Reference

AI Voice Agent Glossary

Definitions of 25 technical terms used in AI voice agent systems.

A

ASR

Automatic Speech Recognition. Converts spoken audio into text. ASR models process audio in real time and output transcripts used by the reasoning layer. Accuracy depends on language, accent, and background noise.

B

Barge-in

The ability for a caller to interrupt the AI agent while it is speaking. When barge-in is detected, the agent stops its current response, processes the new input, and generates a new reply.

C

Conversation State

A structured object maintained for the duration of a call or chat session. Contains extracted entities, tool results, turn history, and context. Used by the LLM to generate contextually relevant responses.

E

Endpointing

The process of detecting when a speaker has finished their utterance. Uses silence duration thresholds (typically 600ms) combined with linguistic cues to determine turn boundaries.

Escalation

Transferring a conversation from the AI agent to a human operator. Triggered by policy rules (confidence threshold, turn limit, sensitive topic) or explicit caller request. Full conversation context is passed to the human.

G

Guardrail

A constraint applied to agent behavior to prevent undesirable outputs. Examples: topic deny-lists, PII redaction, tool allowlists, and confidence thresholds. Guardrails operate independently of the LLM.

H

Hallucination

When an LLM generates factually incorrect or fabricated information. Mitigated by grounding responses in structured tools, knowledge bases (RAG), and explicit system prompt instructions to avoid speculation.

Human Handoff

The process of transferring an active conversation to a human agent. Includes passing conversation history, extracted entities, and caller sentiment. The human receives full context before joining.

I

Intent Detection

Identifying the purpose of a caller's utterance.
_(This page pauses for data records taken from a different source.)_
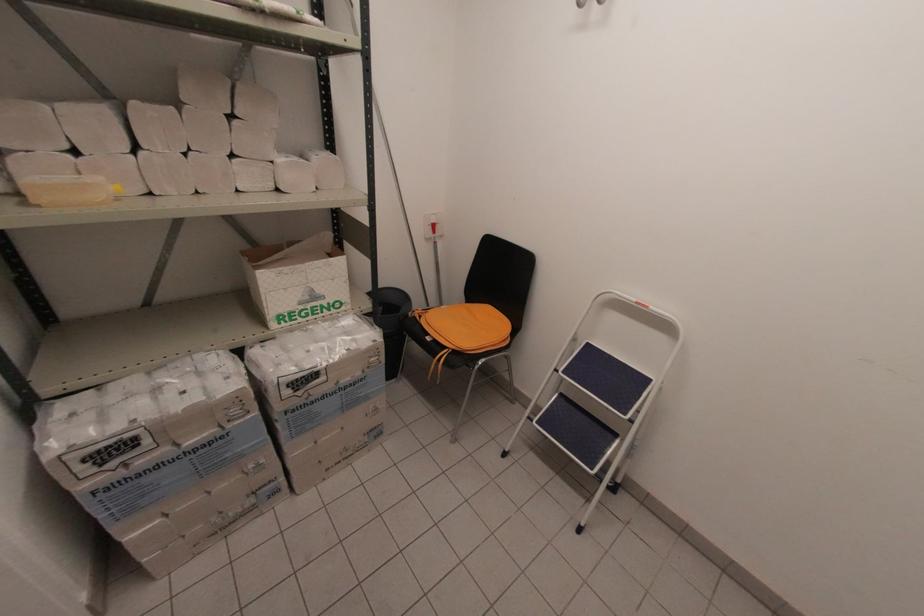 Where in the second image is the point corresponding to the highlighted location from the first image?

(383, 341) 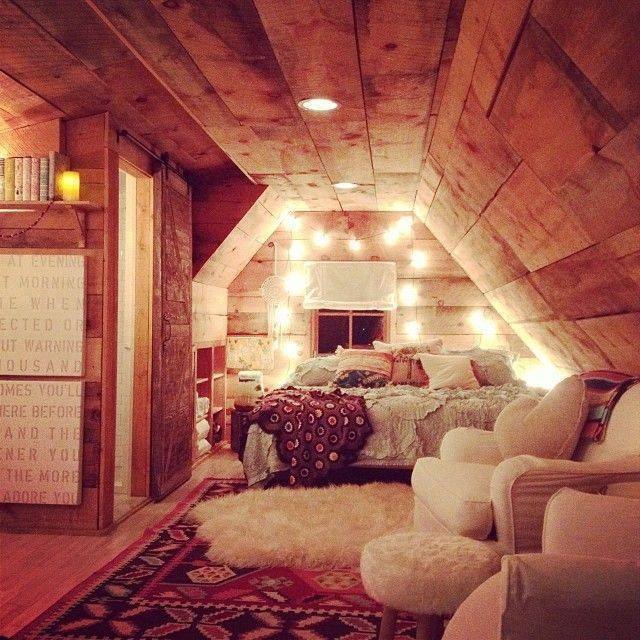 Where is `door frame`? The height and width of the screenshot is (640, 640). door frame is located at coordinates (140, 422), (109, 431). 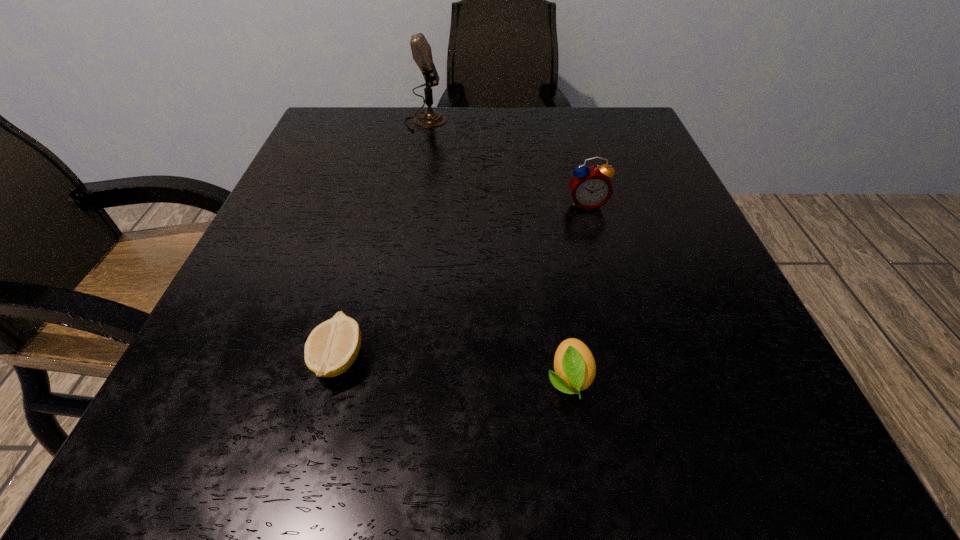 I want to click on free space located with leaves positioned above the taller lemon, so click(585, 480).

Locate an element on the screen. The height and width of the screenshot is (540, 960). vacant region located on the left of the shortest object is located at coordinates click(243, 359).

Identify the location of object located at the far edge. (421, 50).

In order to click on object that is at the left edge in this screenshot , I will do `click(332, 347)`.

The height and width of the screenshot is (540, 960). Find the location of `object located at the right edge`. object located at the right edge is located at coordinates (590, 187).

At what (x,y) coordinates should I click in order to perform the action: click on vacant area at the far edge. Please return your answer as a coordinate pair (x, y). This screenshot has width=960, height=540. Looking at the image, I should click on (491, 130).

Find the location of a particular element. This screenshot has width=960, height=540. vacant space at the near edge is located at coordinates (594, 443).

Where is `vacant space at the left edge`? This screenshot has height=540, width=960. vacant space at the left edge is located at coordinates (325, 265).

At what (x,y) coordinates should I click in order to perform the action: click on blank space at the right edge of the desktop. Please return your answer as a coordinate pair (x, y). The width and height of the screenshot is (960, 540). Looking at the image, I should click on (619, 181).

At what (x,y) coordinates should I click in order to perform the action: click on vacant space at the far left corner. Please return your answer as a coordinate pair (x, y). Looking at the image, I should click on (382, 128). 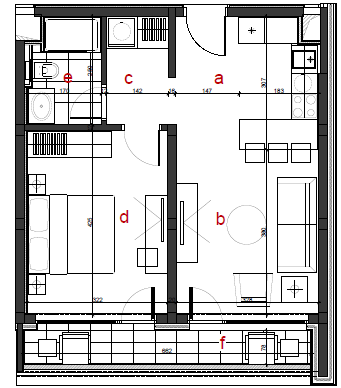 The width and height of the screenshot is (341, 388). Find the location of `floor plan`. floor plan is located at coordinates [186, 161]. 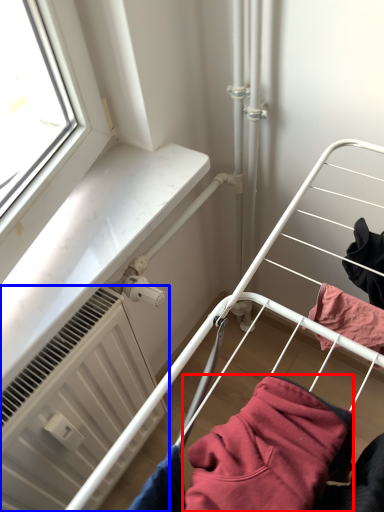 Question: Which point is closer to the camera, clothing (highlighted by a red box) or radiator (highlighted by a blue box)?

The LLM maps spoken input to predefined intents (e.g., book appointment, check status, make payment) using the system prompt and conversation context.

L

Latency Budget

The maximum acceptable time between the end of a caller's utterance and the start of the agent's audio response. CallSphere targets under 1.5 seconds end-to-end, distributed across ASR, LLM, and TTS stages.

LLM

Large Language Model. A neural network trained on text data that generates human-like responses. CallSphere supports GPT-4o, Claude, and Gemini. The LLM handles reasoning, intent detection, and response generation.

P

PII

Personally Identifiable Information. Data that can identify an individual: names, phone numbers, email addresses, SSNs, credit card numbers. CallSphere redacts PII from transcripts and logs by default.

R

RAG

Retrieval-Augmented Generation. A technique that retrieves relevant documents from a knowledge base and includes them in the LLM's context window. Grounds responses in factual source material rather than relying solely on model training data.

S

SIP

Session Initiation Protocol. A signaling protocol for establishing, maintaining, and terminating voice calls over IP networks. CallSphere connects to PSTN carriers and PBX systems via SIP trunks.

Speech Synthesis (TTS)

Text-to-Speech. Converts the agent's text response into natural-sounding audio. Configurable voice, speed, pitch, and language per agent. Providers include ElevenLabs, Google TTS, and Azure Neural TTS.

Structured Response

A response from the LLM formatted as structured data (JSON) rather than free text. Used when the agent needs to invoke tools, return specific data fields, or follow a defined output schema.

System Prompt

The initial instructions given to the LLM that define the agent's role, personality, available tools, guardrails, and behavioral constraints. Each agent has a unique system prompt configured during onboarding.

T

Tool Calling

The mechanism by which an LLM invokes external functions during a conversation. The LLM outputs a tool name and parameters; the platform executes the function and returns results to the LLM for response generation.

Tool Definition

A schema that describes a tool available to the agent. Includes the tool name, a natural-language description, and a JSON schema for input parameters. The LLM uses definitions to decide when and how to invoke tools.

Turn

A single exchange in a conversation: one caller utterance followed by one agent response. Multi-turn conversations maintain context across turns. Turn count is used for escalation policies and analytics.

Turn Detection

The combined process of voice activity detection (VAD) and endpointing that determines when a caller's turn has ended and the agent should begin responding. Prevents the agent from interrupting the caller.

V

VAD

Voice Activity Detection. An algorithm that distinguishes speech from silence and background noise in an audio stream. VAD triggers ASR processing and contributes to turn detection and endpointing decisions.

W

Webhook

An HTTP callback triggered by a specific event. CallSphere sends webhooks for events like call started, call ended, escalation triggered, and appointment booked. Payloads are signed with HMAC-SHA256.

WebRTC

Web Real-Time Communication. A browser-based protocol for real-time audio and video. CallSphere uses WebRTC for browser-based voice agents, enabling sub-second audio streaming without plugins.

WebSocket

A persistent, bidirectional communication protocol over TCP. Used for real-time text chat and streaming audio. Lower overhead than HTTP polling for continuous data exchange between client and server.